From what I managed to glean reading the first few chapters of the founder Gray Cook's book, the system aims to be as holistic as possible, refraining from dissecting "movement" into component "motions" where possible but, instead, establishing a set of 7 standard tests to guide the practitioner towards a set of corrective exercises for the most important short falls. Having an objective metric is essential to be able to monitor progress (and maintain faith in the method, necessary if you are going to make the requisite investment in time as well as financially). However, Gray emphasises the point that the metric should not be the focus in itself, rather that it should indicate where the focus should be applied. The tests have been designed in such a way that failure to complete them adequately correlates with increased injury rates in sports according to research. So the system purports to be a way for active people to pre-empt injuries. We will see! I have - touch wood - been injury free for several years but, as Juan said, I am still young and I cannot expect to be able to maintain the intensity at which I am currently training into my old age, unless I make sure that I am not "compensating". It is clear that my back pain is an early warning system.

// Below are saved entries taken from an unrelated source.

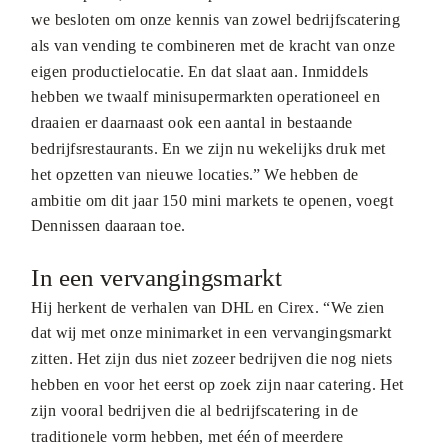
we besloten om onze kennis van zowel bedrijfscatering
als van vending te combineren met de kracht van onze
eigen productielocatie. En dat slaat aan. Inmiddels
hebben we twaalf minisupermarkten operationeel en
draaien er daarnaast ook een aantal in bestaande
bedrijfsrestaurants. En we zijn nu wekelijks druk met
het opzetten van nieuwe locaties.” We hebben de
ambitie om dit jaar 150 mini markets te openen, voegt
Dennissen daaraan toe.
In een vervangingsmarkt
Hij herkent de verhalen van DHL en Cirex. “We zien
dat wij met onze minimarket in een vervangingsmarkt
zitten. Het zijn dus niet zozeer bedrijven die nog niets
hebben en voor het eerst op zoek zijn naar catering. Het
zijn vooral bedrijven die al bedrijfscatering in de
traditionele vorm hebben, met één of meerdere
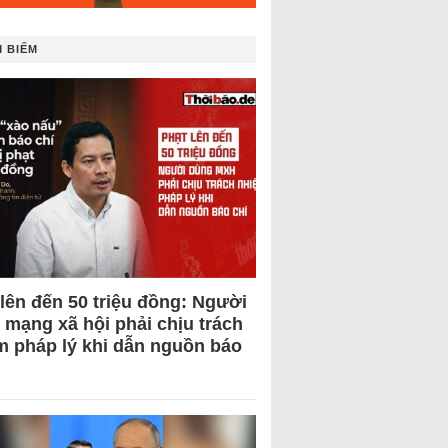
 BIẾM
 lên đến 50 triệu đồng: Người
 mạng xã hội phải chịu trách
m pháp lý khi dẫn nguồn báo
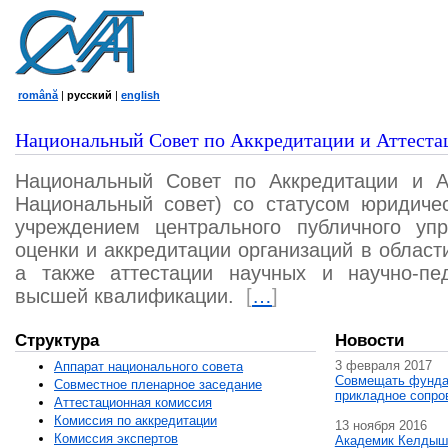
română
|
русский
|
english
Национальный Совет по Аккредитации и Аттеста
Национальный Совет по Аккредитации и А
Национальный совет) со статусом юридичес
учреждением центрального публичного уп
оценки и аккредитации организаций в област
а также аттестации научных и научно-пед
высшей квалификации.
[
…
]
Структура
Новости
3 февраля 2017
Аппарат национального совета
Совмещать фунда
Совместное пленарное заседание
прикладное сопро
Аттестационная комисcия
Комиссия по аккредитации
13 ноября 2016
Комиссия экспертов
Академик Келдыш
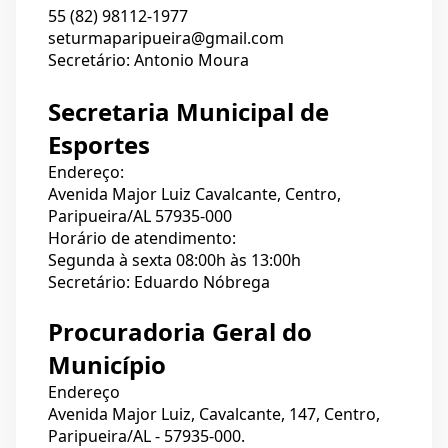
55 (82) 98112-1977
seturmaparipueira@gmail.com
Secretário: Antonio Moura
Secretaria Municipal de
Esportes
Endereço:
Avenida Major Luiz Cavalcante, Centro,
Paripueira/AL 57935-000
Horário de atendimento:
Segunda à sexta 08:00h às 13:00h
Secretário: Eduardo Nóbrega
Procuradoria Geral do
Município
Endereço
Avenida Major Luiz, Cavalcante, 147, Centro,
Paripueira/AL - 57935-000.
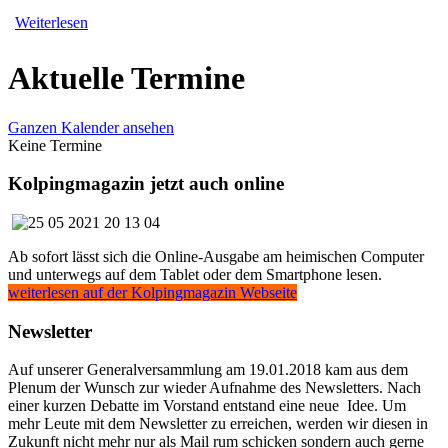
Weiterlesen
Aktuelle Termine
Ganzen Kalender ansehen
Keine Termine
Kolpingmagazin jetzt auch online
Ab sofort lässt sich die Online-Ausgabe am heimischen Computer
und unterwegs auf dem Tablet oder dem Smartphone lesen.
weiterlesen auf der Kolpingmagazin Webseite
Newsletter
Auf unserer Generalversammlung am 19.01.2018 kam aus dem
Plenum der Wunsch zur wieder Aufnahme des Newsletters. Nach
einer kurzen Debatte im Vorstand entstand eine neue Idee. Um
mehr Leute mit dem Newsletter zu erreichen, werden wir diesen in
Zukunft nicht mehr nur als Mail rum schicken sondern auch gerne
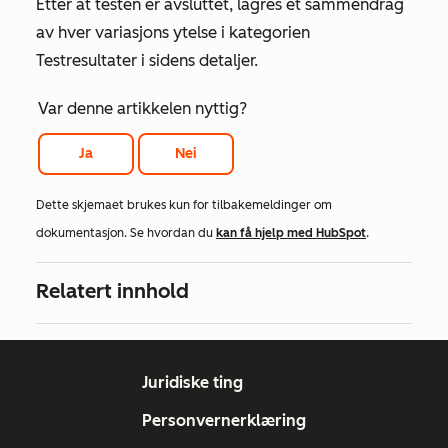
Etter at testen er avsluttet, lagres et sammendrag
av hver variasjons ytelse i kategorien
Testresultater
i sidens detaljer.
Var denne artikkelen nyttig?
Ja
Nei
Dette skjemaet brukes kun for tilbakemeldinger om
dokumentasjon. Se hvordan du
kan få hjelp med HubSpot
.
Relatert innhold
Juridiske ting
Personvernerklæring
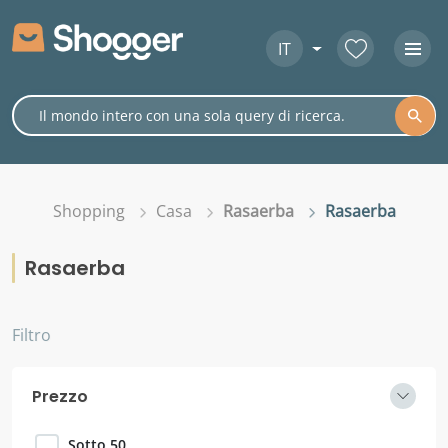
IT
Shopping
Casa
Rasaerba
Rasaerba
Rasaerba
Filtro
Prezzo
Sotto 50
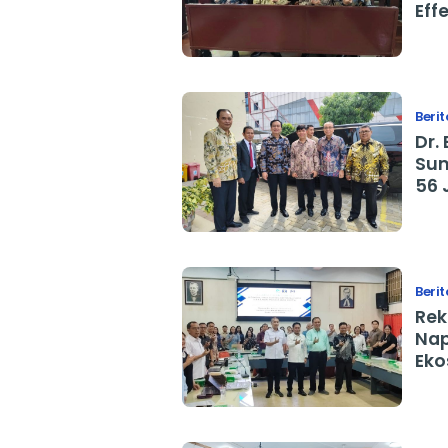
Eff
Am
Berit
Dr.
Sum
56 
Berit
Rek
Nap
Eko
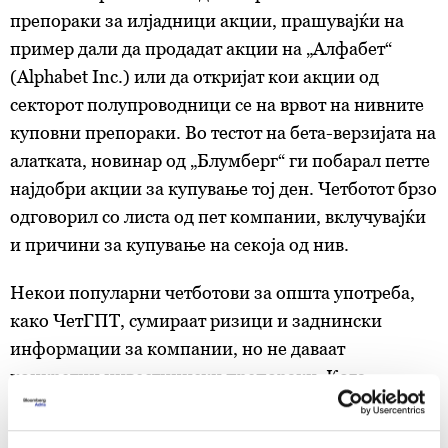
препораки за илјадници акции, прашувајќи на
пример дали да продадат акции на „Алфабет“
(Alphabet Inc.) или да откријат кои акции од
секторот полупроводници се на врвот на нивните
куповни препораки. Во тестот на бета-верзијата на
алатката, новинар од „Блумберг“ ги побарал петте
најдобри акции за купување тој ден. Четботот брзо
одговорил со листа од пет компании, вклучувајќи
и причини за купување на секоја од нив.
Некои популарни четботови за општа употреба,
како ЧетГПТ, сумираат ризици и заднински
информации за компании, но не даваат
конкретни инвестициски препораки. Кога
новинар го прашал дали треба да купи или
продаде акции на „Алфабет“, ЧетГПТ одговорил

Immediately after the session, I went off to the gym at work where I knocked off 5 sets of 3 minutes at 3:10 (19 kph). I have never managed to do this before and it was "easy". It's true that it was off peak, so the gym was much cooler than normal - also I think my Spiderman t-shirt may have some cooling effect after all - but I also think that the exercises I had done with Juan had directly helped by reminding my body of the role of my hips in running. I have written before about a similar experience I had when I did the Pose Clinic in Odense (Denmark) a few years ago. We were filmed running before and after a drill which was essentially a "plank" with a partner pressing down on our glutes (read: bum) to add resistance. I noticed nothing while running but the difference was clear to see on the video frame by frame: all of us without exception spent less time on the ground and more in the air in the second video. Dr Romanov, the inventor of the Pose Method, is big on exercises to increase hip strength.

I was a little reluctant to add another method / system / technique to my existing pile, with all the possible conflicts and confusions that this could cause, but FMS made a lot of sense to me and slotted in quite nicely alongside the others. I was half expecting to be told that I should stretch in order to increase my flexibility, but this could not have ben further from the FMS philosophy!